そして、今年8月には韓国初の月探査機となる軌道衛星「タヌリ」が、米フロリダ州のケープカナベラル宇宙軍基地から打ち上げられた。タヌリには、米航空宇宙局(NASA)が開発した月面を撮影する特殊カメラ「シャドーカム」と韓国で開発された5つの機器が搭載されている。5つの機器は高解像度カメラと変更カメラ、磁場測定器、ガンマ線分光計、宇宙インターネット機器。本体と搭載体を合わせた重量は678キロある。タヌリは韓国語で「月を楽しむ」という意味。
タヌリは現在、月に向かって移動中で、予定では12月16日に月周回軌道に乗せる。そして同月31日に目標とする月の上空100キロの軌道に入り、本体の機能テストなどを経て来年2月から12月まで任務を遂行する。具体的には月着陸候補地の探索と表面鉱物の分析、磁場・放射線観測、宇宙インターネット技術検証などを予定している。タヌリが12月に月に到着し、探査任務を始めれば、韓国は世界で7番目の月探査国になる。

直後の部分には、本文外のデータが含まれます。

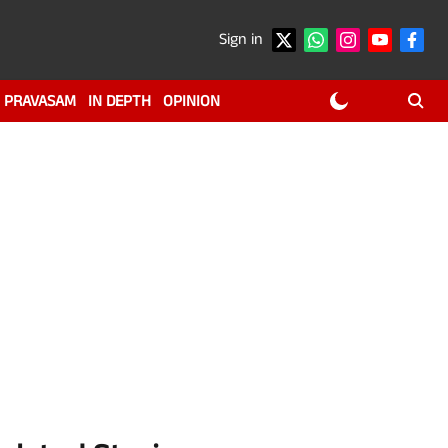
Sign in
PRAVASAM
IN DEPTH
OPINION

韓国航空宇宙研究院は「韓国型ロケット高度化事業」を進めており、同事業には2027年までに総額6874億ウォン(約720億円)が投じられる見通しとなっている。米国の「スペースX」のような宇宙事業を育成することを目指している。
尹氏は28日にソウル市内で開かれた未来宇宙経済ロードマップ宣言式に出席し、「今後は宇宙に対するビジョンのある国が世界経済を主導し、人類が直面する問題を解決することができる」と述べた。尹氏は「宇宙強国」に飛躍するための2045年までの政策方向を提示。5年以内に月に向けて飛行できる独自のロケットエンジンを開発して2032年に月に着陸し、資源の採掘を開始するとした。その上で、▼月と火星の探査▼宇宙技術強国への飛躍▼宇宙産業の育成▼宇宙産業に携わる人材の養成▼宇宙安全保障の実現参加▼国際連携の主導といった6つの政策方向と支援策を示した。
また、科学技術情報通信部(部は省に相当)の傘下に専門家を中心に構成する宇宙航空庁を新設することを表明した。同庁の新設は尹氏の先の大統領選での公約でもある。同庁は、現在、国防部、科学技術情報通信部、防衛事業庁、韓国航空宇宙研究院など、各省庁に分かれている宇宙政策を統括する役割を担う。いわば、NASA(米航空宇宙局)の韓国版だ。
政府は特別法によって同庁を設立する方針で、来年の前半に法案を国会に提出し、特別法が成立すれば、関係法令を整備して、来年末までに同庁を発足させたい考えだ。
尹氏が「未来宇宙経済ロードマップ」を発表したことを受け、韓国紙の中央日報は29日付の社説で「韓国にもNASAが発足し、本格的な宇宙時代が開かれることになった」とした。同紙は「宇宙航空庁の設立は遅きに失したが、歓迎すべきこと」と評価した上で「人口5000万人に過ぎない韓国が宇宙探査だなんてと自嘲する声があるとしたら、それは世界の変化と発展の流れを読めていない」と指摘。「ニュー・スペース時代では地球軌道人工衛星を利用した多様なビジネスのほかにも、月基地建設や資源発掘、火星探査など、宇宙への人類の競争が激しくなっていく。この過程で数多くの未来の新技術があふれるだろう」と多様な可能性に期待した。
そして同紙は「韓国の宇宙航空庁も部署間の障壁を越え、民間が主導してニュー・スペース時代を後押しできる組織となることを期待する」とした。